A Gentler Approach to Therapy

The cancer researchers in the SWCRF’s collaborative network -- its Institute Without Walls --- are not content to leave seniors in this Catch 22. Inherent to the mission of the SWCRF, which funds cutting-edge research projects that require collaboration among its funded scientists, is the goal of developing minimally toxic therapies for all patients. For senior citizens, this philosophy is particularly relevant.

“We have developed minimally toxic and successful treatments to combat many cancers, such as in the case of retinoic acid therapy for acute promyelocytic leukemia (APL),” says Ethan Dmitrovsky, M.D., and Provost at MD Anderson Cancer Center at the University of Texas. “These therapies coax cancer cells to mature or become more like normal cells with controlled growth programs by silencing abnormal genes typically expressed in cancers.  We want to do the same for other cancers that particularly afflict older populations.”

The SWCRF’s breakthrough therapy for APL, spearheaded by founder and CEO Samuel Waxman, M.D., in collaboration with researchers in Shanghai, combined all-trans-retinoic acid with arsenic trioxide and dramatically improved the disease’s survival prospects from 25 percent to 95 percent. Today, the Foundation aims to apply this combination differentiation therapy to create targeted therapies for other cancer types without the need for toxic chemotherapy.
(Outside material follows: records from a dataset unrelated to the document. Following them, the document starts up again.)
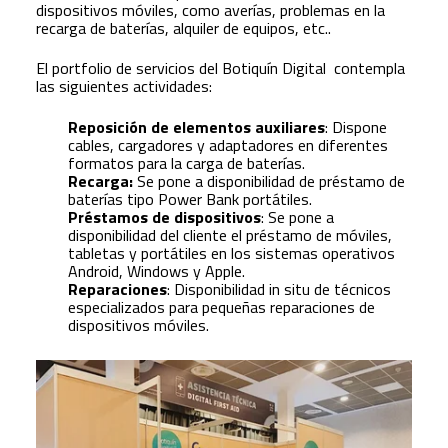
dispositivos móviles, como averías, problemas en la
recarga de baterías, alquiler de equipos, etc..
El portfolio de servicios del Botiquín Digital contempla
las siguientes actividades:
Reposición de elementos auxiliares
: Dispone
cables, cargadores y adaptadores en diferentes
formatos para la carga de baterías.
Recarga:
Se pone a disponibilidad de préstamo de
baterías tipo Power Bank portátiles.
Préstamos de dispositivos
: Se pone a
disponibilidad del cliente el préstamo de móviles,
tabletas y portátiles en los sistemas operativos
Android, Windows y Apple.
Reparaciones
: Disponibilidad in situ de técnicos
especializados para pequeñas reparaciones de
dispositivos móviles.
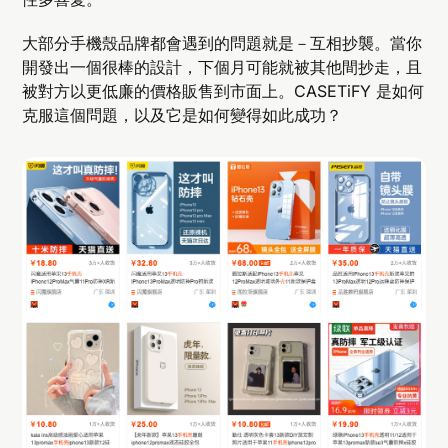
大部分手機殼品牌都會遇到的問題就是－互相抄襲。當你
開發出一個很棒的設計，下個月可能就被其他間抄走，且
被對方以更低廉的價格販售到市面上。CASETiFY 是如何
克服這個問題，以及它是如何變得如此成功？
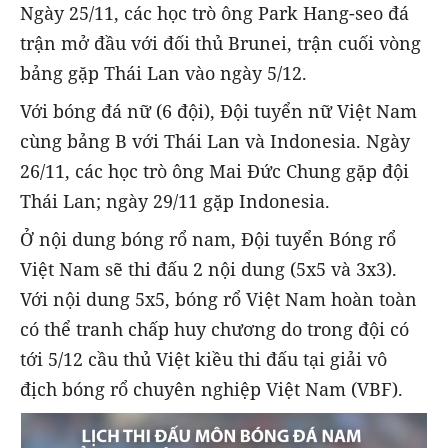
Ngày 25/11, các học trò ông Park Hang-seo đá
trận mở đầu với đối thủ Brunei, trận cuối vòng
bảng gặp Thái Lan vào ngày 5/12.
Với bóng đá nữ (6 đội), Đội tuyển nữ Việt Nam
cùng bảng B với Thái Lan và Indonesia. Ngày
26/11, các học trò ông Mai Đức Chung gặp đội
Thái Lan; ngày 29/11 gặp Indonesia.
Ở nội dung bóng rổ nam, Đội tuyển Bóng rổ
Việt Nam sẽ thi đấu 2 nội dung (5x5 và 3x3).
Với nội dung 5x5, bóng rổ Việt Nam hoàn toàn
có thể tranh chấp huy chương do trong đội có
tới 5/12 cầu thủ Việt kiều thi đấu tại giải vô
địch bóng rổ chuyên nghiệp Việt Nam (VBF).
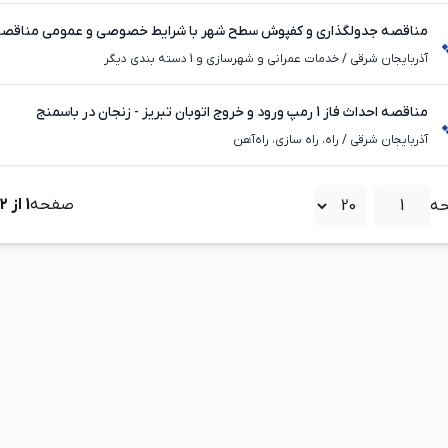
مناقصه جدولگذاری و کفپوش سطح شهر با شرایط خصوصی و عمومی مناقص
آذربایجان شرقی
/
خدمات عمرانی و شهرسازی و 1 دسته بندی دیگر
مناقصه احداث فاز 1 رمپ ورود و خروج اتوبان تبریز - زنجان در باسمنج
آذربایجان شرقی
/
راه، راه‌ سازی، راه‌آهن
صفحه
1
از
2
ه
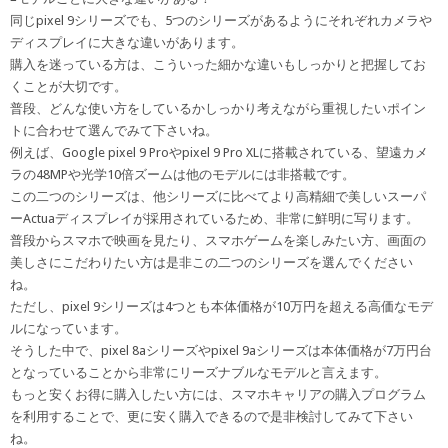
同じpixel 9シリーズでも、5つのシリーズがあるようにそれぞれカメラや
ディスプレイに大きな違いがあります。
購入を迷っている方は、こういった細かな違いもしっかりと把握してお
くことが大切です。
普段、どんな使い方をしているかしっかり考えながら重視したいポイン
トに合わせて選んでみて下さいね。
例えば、Google pixel 9 Proやpixel 9 Pro XLに搭載されている、望遠カメ
ラの48MPや光学10倍ズームは他のモデルには非搭載です。
この二つのシリーズは、他シリーズに比べてより高精細で美しいスーパ
ーActuaディスプレイが採用されているため、非常に鮮明に写ります。
普段からスマホで映画を見たり、スマホゲームを楽しみたい方、画面の
美しさにこだわりたい方は是非この二つのシリーズを選んでください
ね。
ただし、pixel 9シリーズは4つとも本体価格が10万円を超える高価なモデ
ルになっています。
そうした中で、pixel 8aシリーズやpixel 9aシリーズは本体価格が7万円台
となっていることから非常にリーズナブルなモデルと言えます。
もっと安くお得に購入したい方には、スマホキャリアの購入プログラム
を利用することで、更に安く購入できるので是非検討してみて下さい
ね。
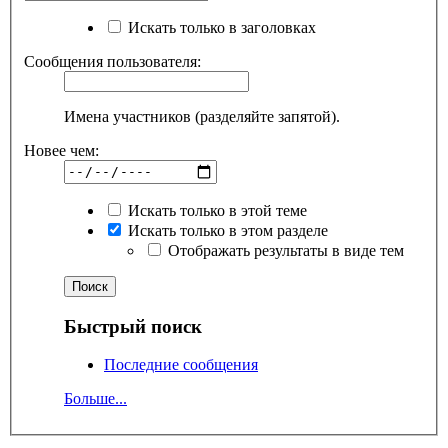
Искать только в заголовках
Сообщения пользователя:
Имена участников (разделяйте запятой).
Новее чем:
Искать только в этой теме
Искать только в этом разделе
Отображать результаты в виде тем
Быстрый поиск
Последние сообщения
Больше...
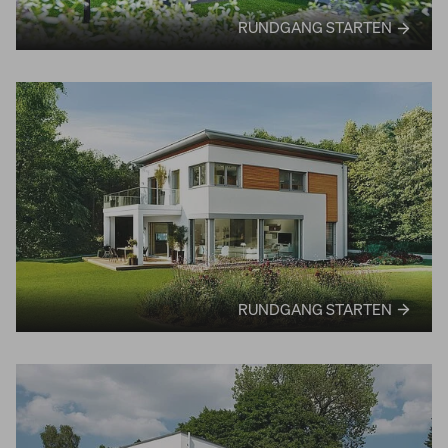
RUNDGANG STARTEN
RUNDGANG STARTEN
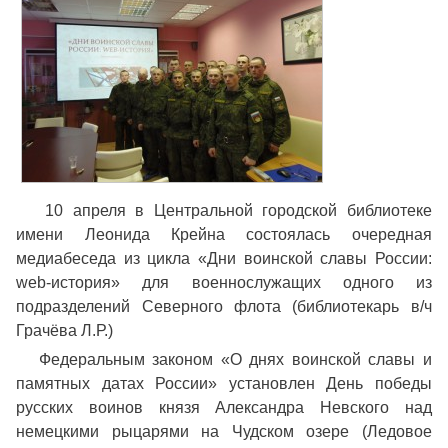
10 апреля в Центральной городской библиотеке
имени Леонида Крейна состоялась очередная
медиабеседа из цикла «Дни воинской славы России:
web-история» для военнослужащих одного из
подразделений Северного флота (библиотекарь в/ч
Грачёва Л.Р.)
Федеральным законом «О днях воинской славы и
памятных датах России» установлен День победы
русских воинов князя Александра Невского над
немецкими рыцарями на Чудском озере (Ледовое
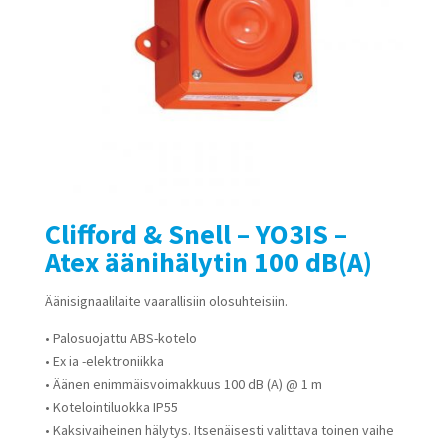
Clifford & Snell – YO3IS –
Atex äänihälytin 100 dB(A)
Äänisignaalilaite vaarallisiin olosuhteisiin.
• Palosuojattu ABS-kotelo
• Ex ia -elektroniikka
• Äänen enimmäisvoimakkuus 100 dB (A) @ 1 m
• Kotelointiluokka IP55
• Kaksivaiheinen hälytys. Itsenäisesti valittava toinen vaihe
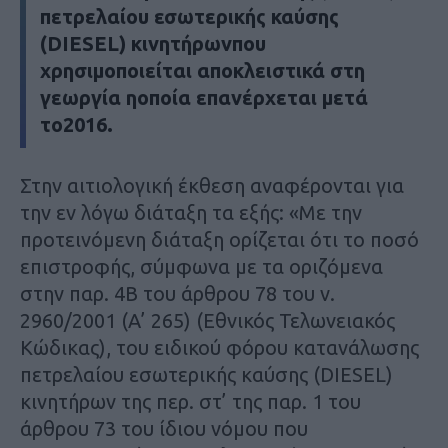
πετρελαίου εσωτερικής καύσης
(DIESEL) κινητήρωνπου
χρησιμοποιείται αποκλειστικά στη
γεωργία ηοποία επανέρχεται μετά
το2016.
Στην αιτιολογική έκθεση αναφέρονται για
την εν λόγω διάταξη τα εξής: «Με την
προτεινόμενη διάταξη ορίζεται ότι το ποσό
επιστροφής, σύμφωνα με τα οριζόμενα
στην παρ. 4Β του άρθρου 78 του ν.
2960/2001 (Α’ 265) (Εθνικός Τελωνειακός
Κώδικας), του ειδικού φόρου κατανάλωσης
πετρελαίου εσωτερικής καύσης (DIESEL)
κινητήρων της περ. στ’ της παρ. 1 του
άρθρου 73 του ίδιου νόμου που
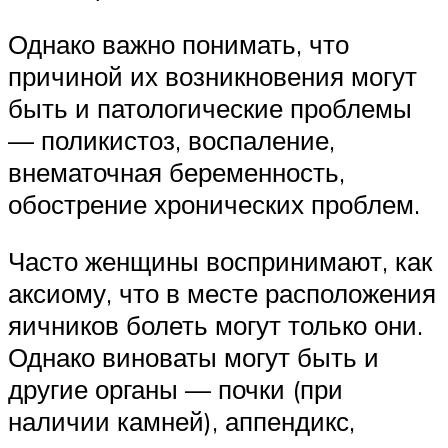
Однако важно понимать, что
причиной их возникновения могут
быть и патологические проблемы
— поликистоз, воспаление,
внематочная беременность,
обострение хронических проблем.
Часто женщины воспринимают, как
аксиому, что в месте расположения
яичников болеть могут только они.
Однако виноваты могут быть и
другие органы — почки (при
наличии камней), аппендикс,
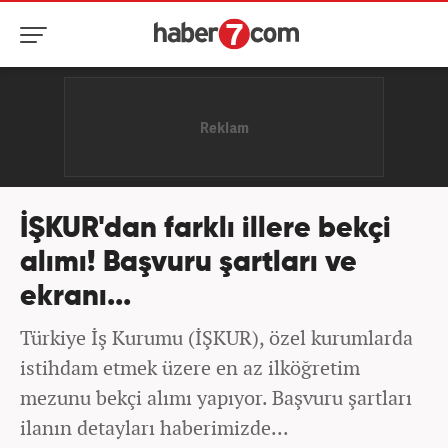
İŞKUR'dan farklı illere bekçi
alımı! Başvuru şartları ve
ekranı...
Türkiye İş Kurumu (İŞKUR), özel kurumlarda
istihdam etmek üzere en az ilköğretim
mezunu bekçi alımı yapıyor. Başvuru şartları
ilanın detayları haberimizde...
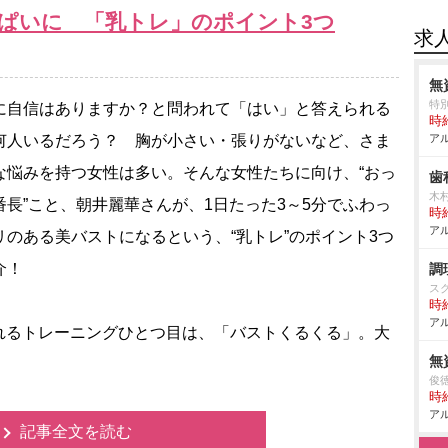
っぱいに 「乳トレ」のポイント3つ
求
無
特
自信はありますか？と問われて「はい」と答えられる
時給
何人いるだろう？ 胸が小さい・張りがないなど、さま
アル
な悩みを持つ女性は多い。そんな女性たちに向け、“おっ
歯
木
番長”こと、朝井麗華さんが、1日たった3～5分でふわっ
時給
アル
リのある美バストになるという、“乳トレ”のポイント3つ
介！
調
ス
時給
アル
るトレーニングひとつ目は、「バストくるくる」。大
無
俊
時給
アル
記事全文を読む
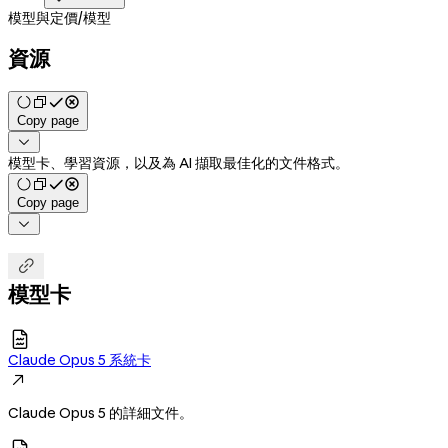
模型與定價
/
模型
資源
Copy page

模型卡、學習資源，以及為 AI 擷取最佳化的文件格式。
Copy page


模型卡

Claude Opus 5 系統卡

Claude Opus 5 的詳細文件。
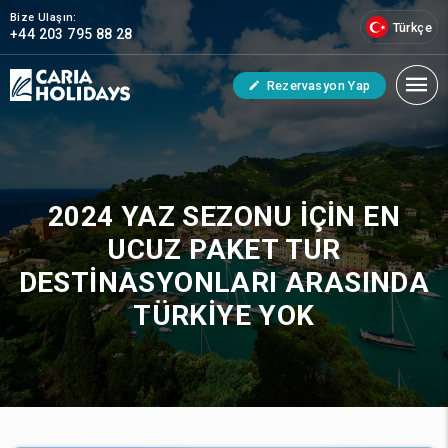
Bize Ulaşın:
Türkçe
+44 203 795 88 28
Rezervasyon Yap
2024 YAZ SEZONU İÇIN EN
UCUZ PAKET TUR
DESTINASYONLARI ARASINDA
TÜRKIYE YOK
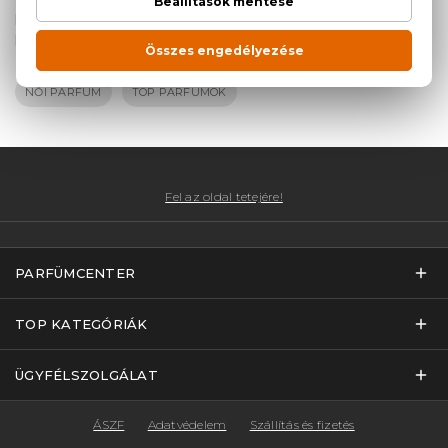
hónap eladásai alapján kialakított női TOP10 parfüm
listáját.
NŐI PARFÜM
TOP PARFÜMÖK
Fel az oldal tetejére!
PARFÜMCENTER
TOP KATEGÓRIÁK
ÜGYFÉLSZOLGÁLAT
ÁSZF
Adatvédelem
Szállítás és fizetés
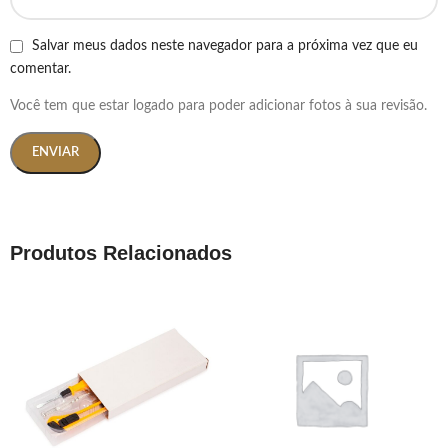
Salvar meus dados neste navegador para a próxima vez que eu
comentar.
Você tem que estar logado para poder adicionar fotos à sua revisão.
Produtos Relacionados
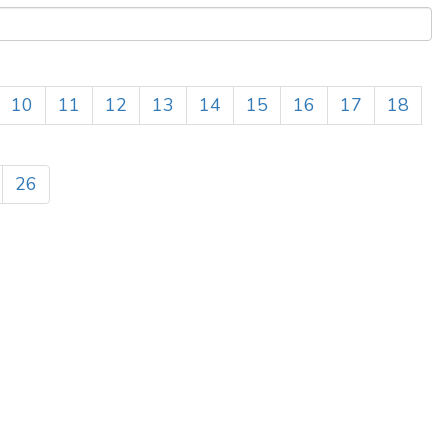
10
11
12
13
14
15
16
17
18
26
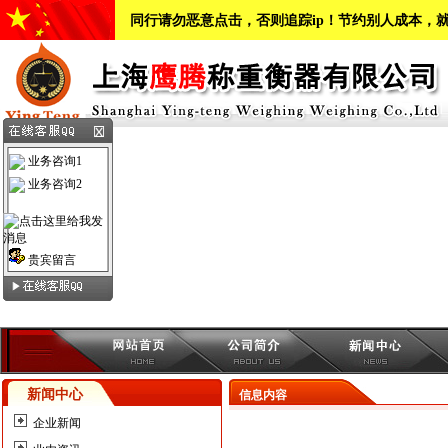
同行请勿恶意点击，否则追踪ip！节约别人成本，
业务咨询1
业务咨询2
贵宾留言
新闻中心
信息内容
企业新闻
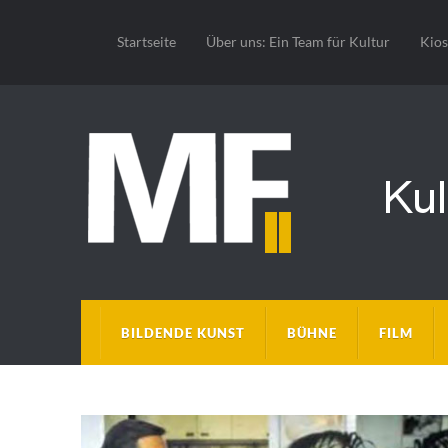
Startseite
Über uns: Ein Team für Kultur
Kio
BILDENDE KUNST
BÜHNE
FILM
“Cancer death incidence is increasing in the over- 70 population while it’s decreasing in the younger population,” Dr. Waxman points out. “This is due to a lifetime of acquisition of mutations and breakdown of epigenetic controls. Conventional cancer treatments are less well tolerated and clinical trials exclude seniors over a certain age.  The SWCRF has the brain trust to be impactful in correcting this unmet clinical need.”